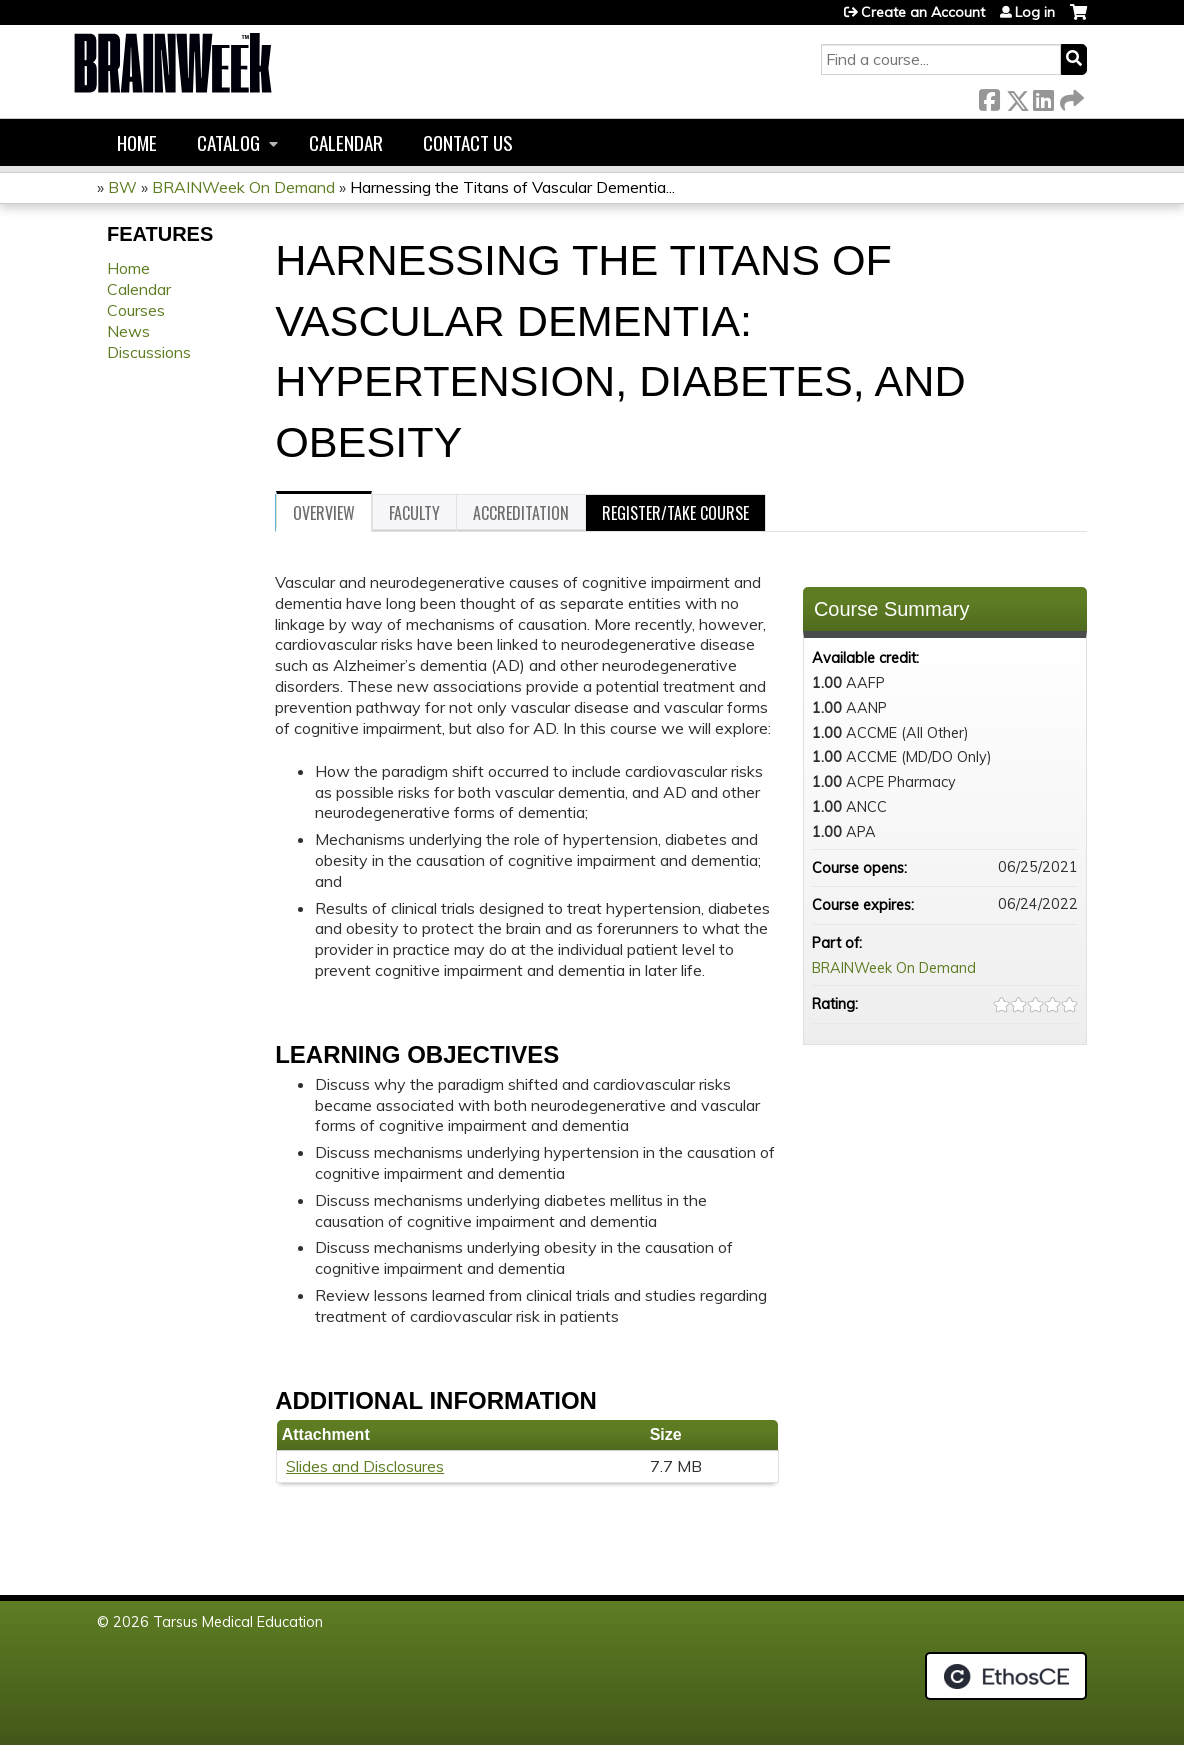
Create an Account (923, 12)
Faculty (414, 513)
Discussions (149, 352)
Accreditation (521, 513)
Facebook (989, 96)
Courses (136, 310)
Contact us (468, 142)
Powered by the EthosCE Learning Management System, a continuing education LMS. (1006, 1676)
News (128, 331)
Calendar (346, 142)
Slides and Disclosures (365, 1466)
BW (122, 187)
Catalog (228, 142)
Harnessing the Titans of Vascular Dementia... (512, 187)
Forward (1070, 96)
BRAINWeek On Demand (243, 187)
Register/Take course (675, 513)
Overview (324, 513)
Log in (1035, 12)
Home (137, 142)
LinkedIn (1043, 96)
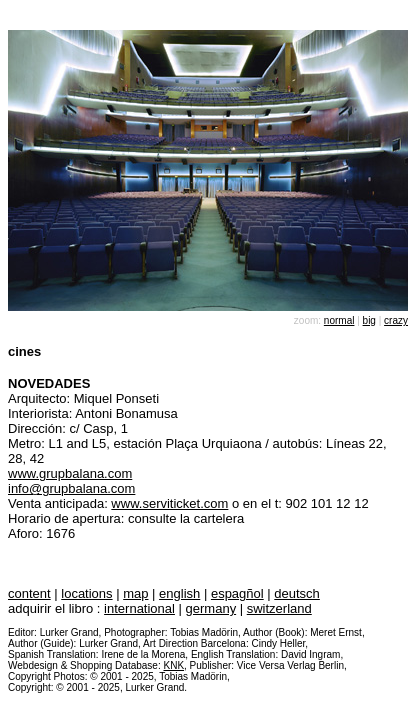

··········

EXERCISE DIRECTIONS: The lines needed are those from the one containing "Calendar (346, 142)" through the end of the listing, given again word for word and without any picture.

TASK RESPONSE:
Calendar (346, 142)
Slides and Disclosures (365, 1466)
BW (122, 187)
Catalog (228, 142)
Harnessing the Titans of Vascular Dementia... (512, 187)
Forward (1070, 96)
BRAINWeek On Demand (243, 187)
Register/Take course (675, 513)
Overview (324, 513)
Log in (1035, 12)
Home (137, 142)
LinkedIn (1043, 96)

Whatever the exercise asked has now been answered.